DIFESA. Come ricordato poc’anzi esiste una profonda correlazione tra strumento militare e politica estera con il primo che dovrebbe essere calibrato per rispondere alle minacce alla sicurezza europea, minacce che come noto non sono più esclusivamente da intendere nei termini del classico attacco militare condotto con strumenti di offesa ma che comprendono anche la sicurezza delle linee di comunicazione marittime (il che porta ad includere Atlantico, Mar Mediterraneo con l’Africa settentrionale e subsahariana nonché Oceano Indiano – con sue appendici – e Mar Giallo nelle aree di competenza), i canali di approvvigionamento energetico, la sicurezza delle infrastrutture strategiche (incluse quelle di TLC, con tutti i nuovi scenari della cyberwar) e via di questo passo.
Purtroppo anche in questo caso la crisi ha peggiorato le cose: creare un Esercito Europeo ovviamente costa e l’assenza di adeguati finanziamenti non solo non aiuta (al di là della volontà politica di farlo, ma questo è un altro discorso) ma mette addirittura a rischio la compatibilità con gli standard NATO (che la presenza della NATO abbia disincentivato gli Stati europei dal prendere serie iniziative comunitarie è a mio avviso un dato di fatto, ma questo non deve diventare un alibi) oltre che la perdita di capacità, tecnologiche ed operative, in aree critiche come i sistemi aerei avanzati, i sottomarini, le operazioni in alto mare…

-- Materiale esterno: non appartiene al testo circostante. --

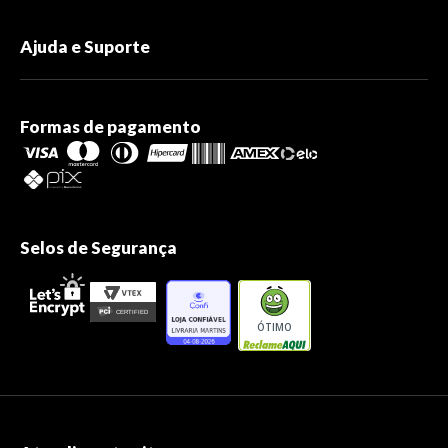
Ajuda e Suporte
Formas de pagamento
Selos de Segurança
ÓTIMO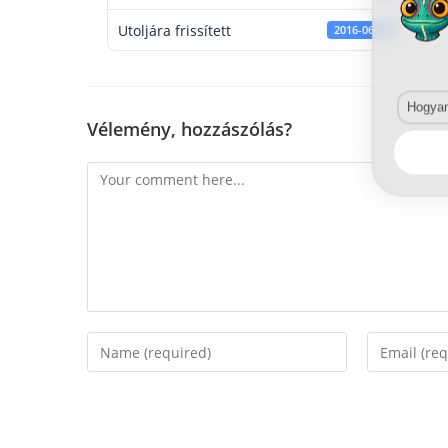
Utoljára frissített
2016-06-14
Hogyan 
Vélemény, hozzászólás?
Comment
Enter
Enter
your
your
name
email
or
address
username
to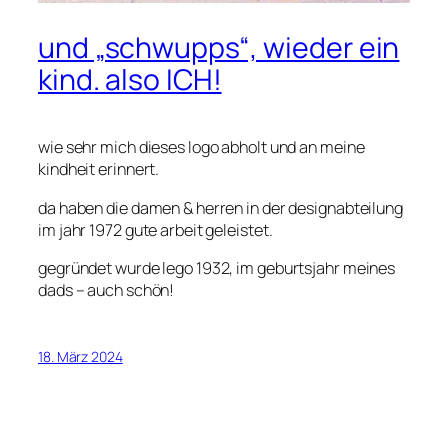
und „schwupps“, wieder ein
kind. also ICH!
wie sehr mich dieses logo abholt und an meine
kindheit erinnert.
da haben die damen & herren in der designabteilung
im jahr 1972 gute arbeit geleistet.
gegründet wurde lego 1932, im geburtsjahr meines
dads – auch schön!
18. März 2024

Del resto i tagli di bilancio hanno falcidiato o pesantemente decurtato programmi talvolta vitali, come quello per le fregate FREMM (quando la necessità di controllare gli oceani appare sempre più manifesta; con i pirati, veri o presunti, noi italiani ci siamo scottati per bene!), per lo sviluppo di UAV / UCAV, per l’acquisizione di sottomarini e portaerei ma, cosa ancor più importante, per il rinnovo del parco dei veicoli tattici e da combattimento destinati alle truppe di terra (gli MBT ormai non vengono quasi più considerati…). Il panorama dunque è desolante giacché delle forze armate ci si ricorda solo nel momento del bisogno (vale a dire nei momenti di crisi) e non si capisce come far passare il messaggio che la sanità, l’istruzione, etc. sono sicuramente fondamentali ma che il presidio posto alla democrazia ed alla libertà dalle Forze Armate non è da meno.

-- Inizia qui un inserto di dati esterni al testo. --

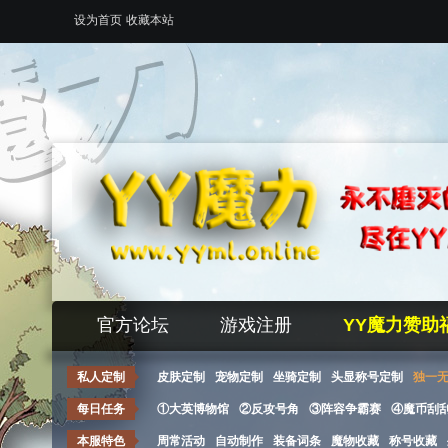
设为首页
收藏本站
官方论坛
游戏注册
YY魔力赞助
私人定制
皮肤定制
宠物定制
坐骑定制
头显称号定制
独一
每日任务
①大英博物馆
②反攻号角
③阵容争霸赛
④魔币刮
本服特色
周常活动
自动制作
装备词条
魔物收藏
称号收藏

Per concludere l’Europa ha perso un decennio fa, sulla scia delle guerre balcaniche e dei relativi interventi di peace enforcement / peace keeping, il treno della costruzione della sua identità di difesa, sia in termini di rappresentanza presso le istituzioni internazionali sia più concretamente di costituzione delle sue strutture operative. Ci si è accontentati dell’economia (introduzione dell’Euro) e l’economia ci ha puniti portandoci in una crisi dalla quale non si sa come uscire e che avrà pesanti strascichi nell’ambito della difesa. La perdita di capacità operative, che bene o male eravamo riusciti a conquistare e mantenere, si allargherà e non riuscirà più a camuffare il peso praticamente nullo dell’Unione Europea.